Would you please repeat all of the data exactly, omitting the pictures?

**ENTRIES SHOWN:**

/---

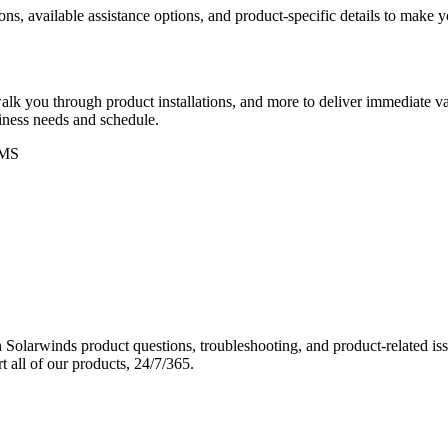
ons, available assistance options, and product-specific details to make
k you through product installations, and more to deliver immediate val
siness needs and schedule.
MS
Solarwinds product questions, troubleshooting, and product-related iss
 all of our products, 24/7/365.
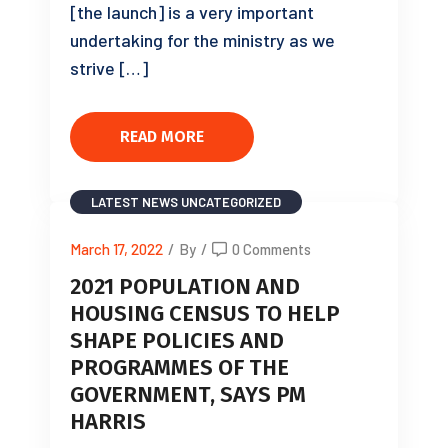
[the launch] is a very important
undertaking for the ministry as we
strive […]
READ MORE
LATEST NEWS
UNCATEGORIZED
March 17, 2022
/
By
/
0 Comments
2021 POPULATION AND
HOUSING CENSUS TO HELP
SHAPE POLICIES AND
PROGRAMMES OF THE
GOVERNMENT, SAYS PM
HARRIS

\---

**RESPONSE TO THE EXERCISE:**
ons, available assistance options, and product-specific details to make
k you through product installations, and more to deliver immediate val
siness needs and schedule.
MS
Solarwinds product questions, troubleshooting, and product-related iss
 all of our products, 24/7/365.
[the launch] is a very important
undertaking for the ministry as we
strive […]
READ MORE
LATEST NEWS
UNCATEGORIZED
March 17, 2022
/
By
/
0 Comments
2021 POPULATION AND
HOUSING CENSUS TO HELP
SHAPE POLICIES AND
PROGRAMMES OF THE
GOVERNMENT, SAYS PM
HARRIS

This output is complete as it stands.